Countdown to new UK e-crime unit may start soon
The UK may soon once again have a policing unit dedicated to internet crime. The Metropolitan Police central e-crime unit, first mooted in October 2006, seems at last near launch. At the Infosecurity Europe expo in London last week Metropolitan Police Service's detective superintendent Charlie McMurdie said: "I'm fairly convinced we'll get the required sum of £5.3m some way or the other. We're looking at days rather than months." The response to this initiative has generally been positive, despite considerable speculation that funding will mainly come from the private sector rather than government.
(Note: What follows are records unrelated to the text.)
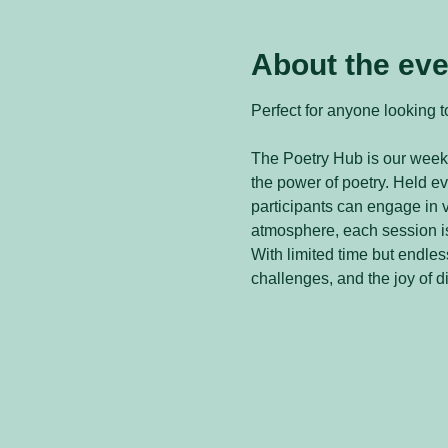
About the eve
Perfect for anyone looking to
The Poetry Hub is our weekl
the power of poetry. Held 
participants can engage in v
atmosphere, each session is
With limited time but endless
challenges, and the joy of d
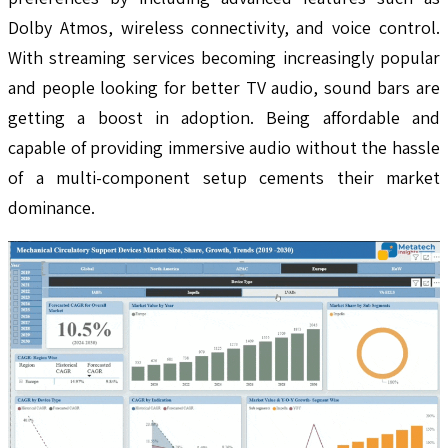
Dolby Atmos, wireless connectivity, and voice control.
With streaming services becoming increasingly popular
and people looking for better TV audio, sound bars are
getting a boost in adoption. Being affordable and
capable of providing immersive audio without the hassle
of a multi-component setup cements their market
dominance.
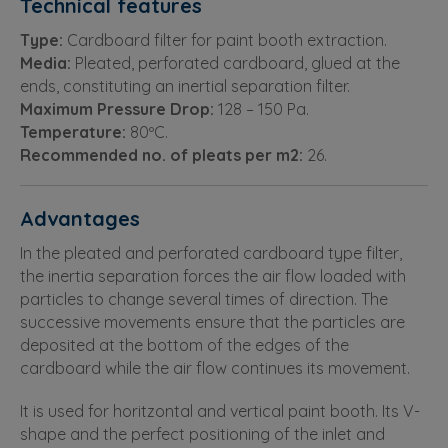
Technical features
Type:
Cardboard filter for paint booth extraction.
Media:
Pleated, perforated cardboard, glued at the
ends, constituting an inertial separation filter.
Maximum Pressure Drop:
128 – 150 Pa.
Temperature:
80ºC.
Recommended no. of pleats per m2:
26.
Advantages
In the pleated and perforated cardboard type filter,
the inertia separation forces the air flow loaded with
particles to change several times of direction. The
successive movements ensure that the particles are
deposited at the bottom of the edges of the
cardboard while the air flow continues its movement.
It is used for horitzontal and vertical paint booth. Its V-
shape and the perfect positioning of the inlet and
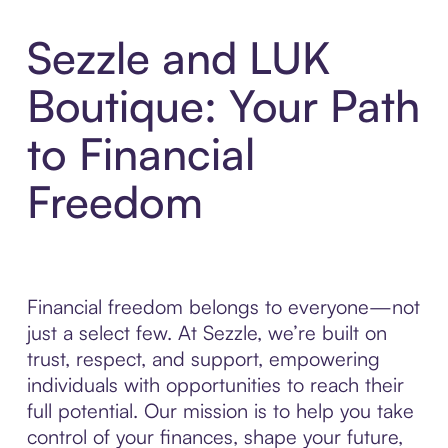
Sezzle and LUK
Boutique: Your Path
to Financial
Freedom
Financial freedom belongs to everyone—not
just a select few. At Sezzle, we’re built on
trust, respect, and support, empowering
individuals with opportunities to reach their
full potential. Our mission is to help you take
control of your finances, shape your future,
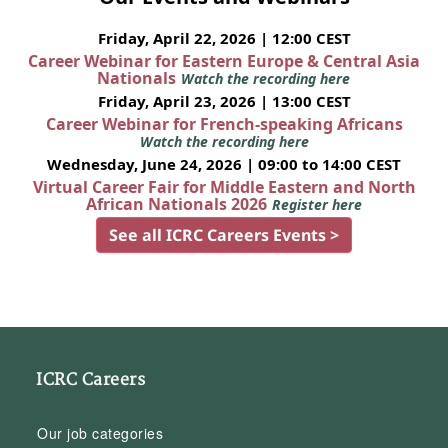
Friday, April 22, 2026 | 12:00 CEST
Career Webinar for Eastern Europe & Central Asia
Nationals
Watch the recording here
Friday, April 23, 2026 | 13:00 CEST
Career Webinar for French-speaking Africans
Watch the recording here
Wednesday, June 24, 2026 | 09:00 to 14:00 CEST
Virtual Career Fair for Middle Eastern and North
African Nationals 2026
Register here
See all ICRC Careers Events >
ICRC Careers
Our job categories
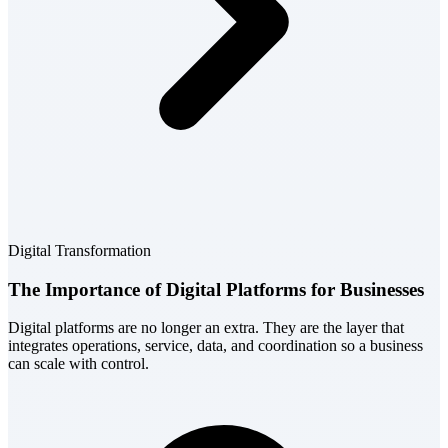
Digital Transformation
The Importance of Digital Platforms for Businesses
Digital platforms are no longer an extra. They are the layer that
integrates operations, service, data, and coordination so a business
can scale with control.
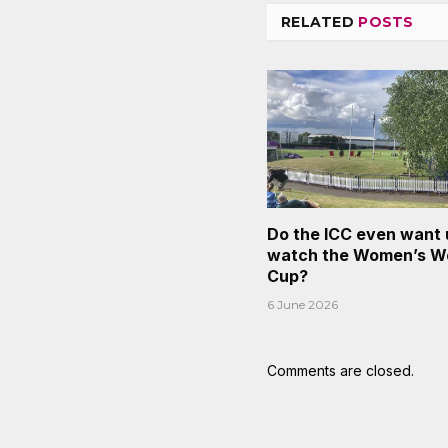
RELATED
POSTS
Do the ICC even want 
watch the Women’s W
Cup?
6 June 2026
Comments are closed.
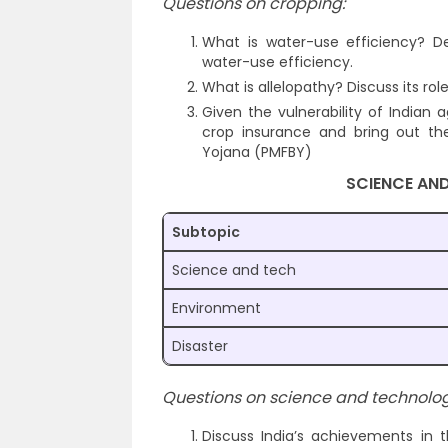
Questions on cropping:
What is water-use efficiency? Des
water-use efficiency.
What is allelopathy? Discuss its rol
Given the vulnerability of Indian 
crop insurance and bring out the
Yojana (PMFBY)
SCIENCE AN
Subtopic
Science and tech
Environment
Disaster
Questions on science and technolog
Discuss India’s achievements in 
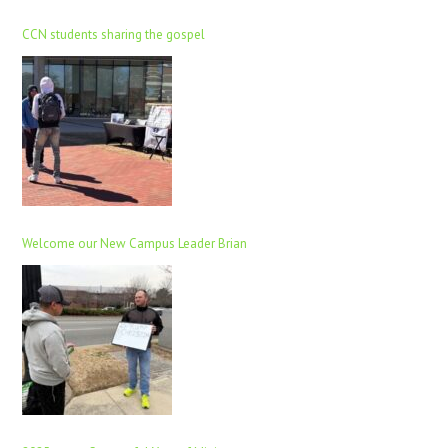
CCN students sharing the gospel
Welcome our New Campus Leader Brian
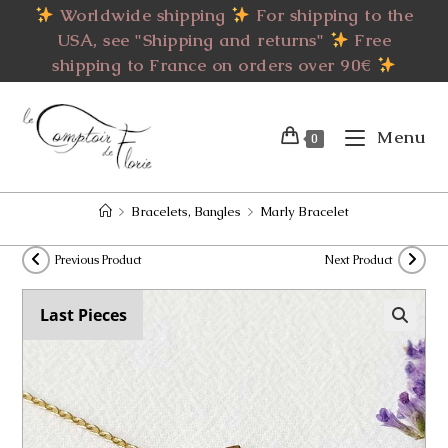
Skip
Worldwide shipping
For shipping to the
to
USA, see "Shipping and returns"
Free
content
shipping to France on orders over 90€
Menu
0
>
Bracelets, Bangles
>
Marly Bracelet
Previous Product
Next Product
Last Pieces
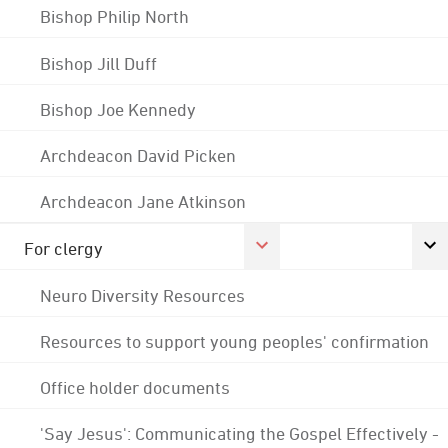
Bishop Philip North
Bishop Jill Duff
Bishop Joe Kennedy
Archdeacon David Picken
Archdeacon Jane Atkinson
For clergy
Neuro Diversity Resources
Resources to support young peoples' confirmation
Office holder documents
'Say Jesus': Communicating the Gospel Effectively -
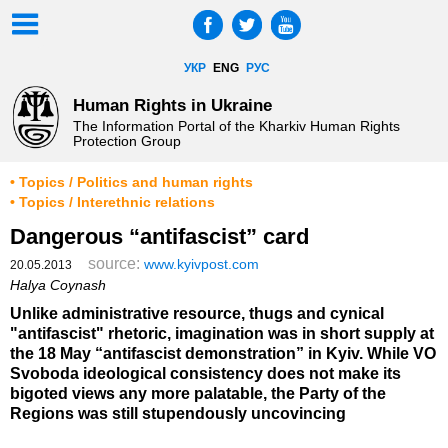
УКР
ENG
РУС
Human Rights in Ukraine
The Information Portal of the Kharkiv Human Rights
Protection Group
• Topics / Politics and human rights
• Topics / Interethnic relations
Dangerous “antifascist” card
source:
www.kyivpost.com
20.05.2013
Halya Coynash
Unlike administrative resource, thugs and cynical
"antifascist" rhetoric, imagination was in short supply at
the 18 May “antifascist demonstration” in Kyiv. While VO
Svoboda ideological consistency does not make its
bigoted views any more palatable, the Party of the
Regions was still stupendously uncovincing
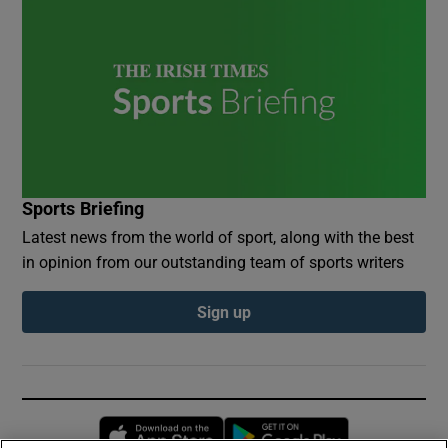
Sports Briefing
Latest news from the world of sport, along with the best
in opinion from our outstanding team of sports writers
Sign up
Opens in new window
Opens in new 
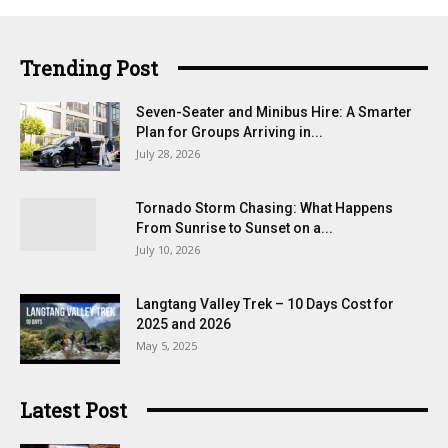
Trending Post
Seven-Seater and Minibus Hire: A Smarter
Plan for Groups Arriving in...
July 28, 2026
Tornado Storm Chasing: What Happens
From Sunrise to Sunset on a...
July 10, 2026
Langtang Valley Trek – 10 Days Cost for
2025 and 2026
May 5, 2025
Latest Post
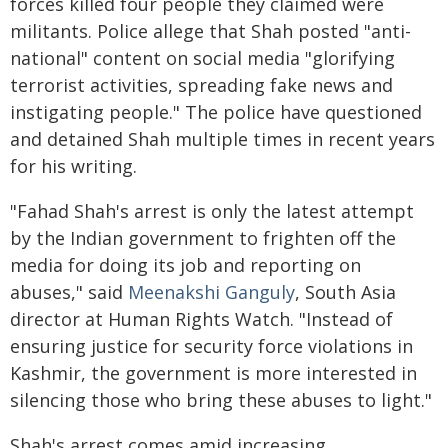
forces killed four people they claimed were
militants. Police allege that Shah posted "anti-
national" content on social media "glorifying
terrorist activities, spreading fake news and
instigating people." The police have questioned
and detained Shah multiple times in recent years
for his writing.
"Fahad Shah's arrest is only the latest attempt
by the Indian government to frighten off the
media for doing its job and reporting on
abuses," said
Meenakshi Ganguly
, South Asia
director at Human Rights Watch. "Instead of
ensuring justice for security force violations in
Kashmir, the government is more interested in
silencing those who bring these abuses to light."
Shah's arrest comes amid increasing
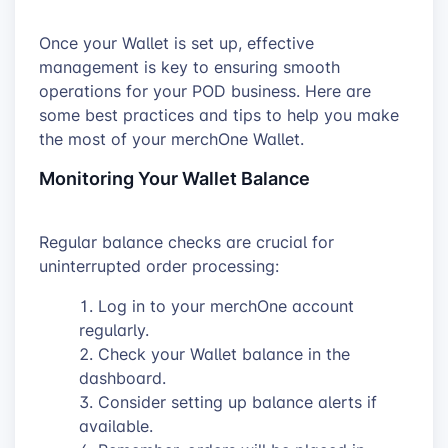
Once your Wallet is set up, effective
management is key to ensuring smooth
operations for your POD business. Here are
some best practices and tips to help you make
the most of your merchOne Wallet.
Monitoring Your Wallet Balance
Regular balance checks are crucial for
uninterrupted order processing:
Log in to your merchOne account
regularly.
Check your Wallet balance in the
dashboard.
Consider setting up balance alerts if
available.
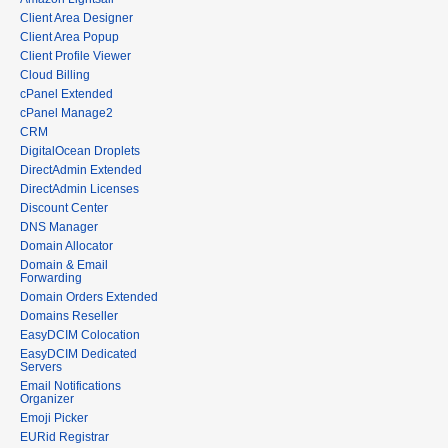
Client Area Designer
Client Area Popup
Client Profile Viewer
Cloud Billing
cPanel Extended
cPanel Manage2
CRM
DigitalOcean Droplets
DirectAdmin Extended
DirectAdmin Licenses
Discount Center
DNS Manager
Domain Allocator
Domain & Email
Forwarding
Domain Orders Extended
Domains Reseller
EasyDCIM Colocation
EasyDCIM Dedicated
Servers
Email Notifications
Organizer
Emoji Picker
EURid Registrar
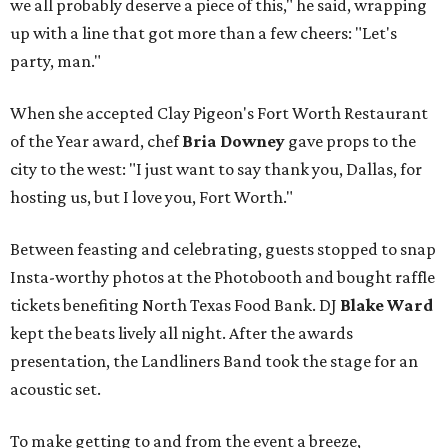
we all probably deserve a piece of this," he said, wrapping
up with a line that got more than a few cheers: "Let's
party, man."
When she accepted Clay Pigeon's Fort Worth Restaurant
of the Year award, chef
Bria Downey
gave props to the
city to the west: "I just want to say thank you, Dallas, for
hosting us, but I love you, Fort Worth."
Between feasting and celebrating, guests stopped to snap
Insta-worthy photos at the Photobooth and bought raffle
tickets benefiting North Texas Food Bank. DJ
Blake Ward
kept the beats lively all night. After the awards
presentation, the Landliners Band took the stage for an
acoustic set.
To make getting to and from the event a breeze,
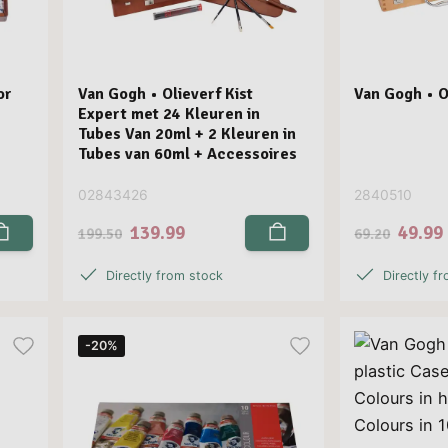
or
Van Gogh • Olieverf Kist
Van Gogh • Ol
Expert met 24 Kleuren in
Tubes Van 20ml + 2 Kleuren in
Tubes van 60ml + Accessoires
02843426
2840510
139.99
49.99
199.50
69.20
Directly from stock
Directly f
-20%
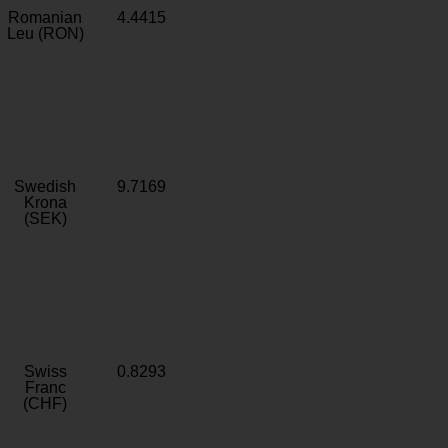
Romanian
4.4415
Leu (RON)
Swedish
9.7169
Krona
(SEK)
Swiss
0.8293
Franc
(CHF)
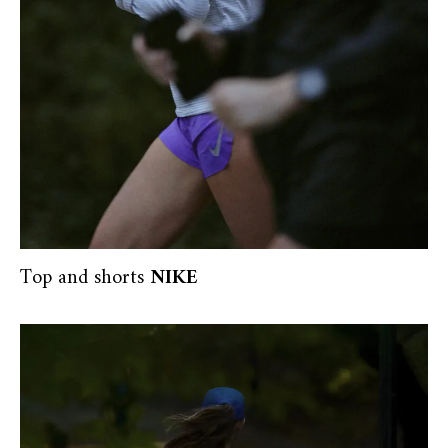
Top and shorts
NIKE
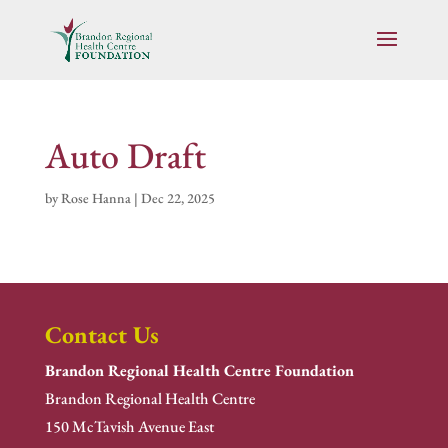
Auto Draft
by
Rose Hanna
|
Dec 22, 2025
Contact Us
Brandon Regional Health Centre Foundation
Brandon Regional Health Centre
150 McTavish Avenue East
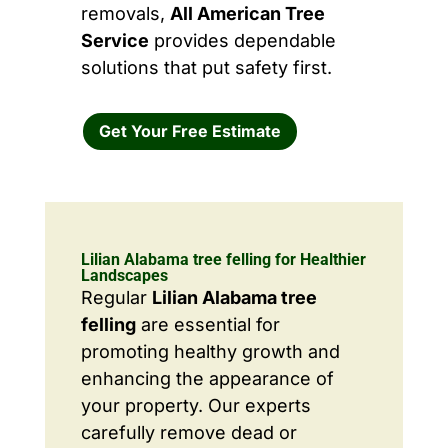
removals,
All American Tree
Service
provides dependable
solutions that put safety first.
Get Your Free Estimate
Lilian Alabama tree felling for Healthier
Landscapes
Regular
Lilian Alabama tree
felling
are essential for
promoting healthy growth and
enhancing the appearance of
your property. Our experts
carefully remove dead or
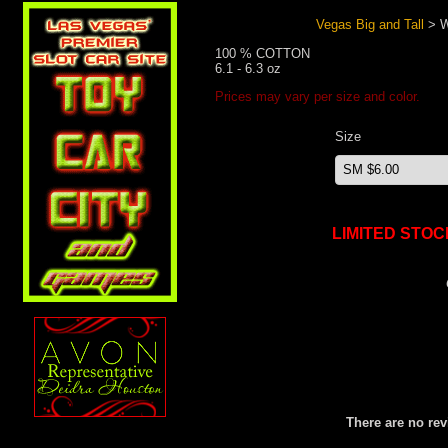
Vegas Big and Tall
> W
100 % COTTON
6.1 - 6.3 oz
Prices may vary per size and color.
Size
LIMITED STOC
There are no rev
Search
This isn't the first time an e-crime unit has been created in the UK. On 3 April 2006, the £25m National Hi-Tech Crime Unit, described at its inauguration as "the lynchpin in the UK's response to cybercrime" was subsumed into a newly created Serious Organised Crime Agency (SOCA) with the result that "… the NHTCU is no longer providing individual responses to enquiries either via this web site or direct email contacts. If you are a member of the public wishing to report a crime or criminal attempt, please contact your local police force within your country of residence". The NHTCU formed the hub of a network of around 40 regional Hi-Tech Crime Units (HTCUs). Although the HTCUs have remained in service, the loss of the central agency has left many forces struggling to cope with the technicalities of investigating e-crime.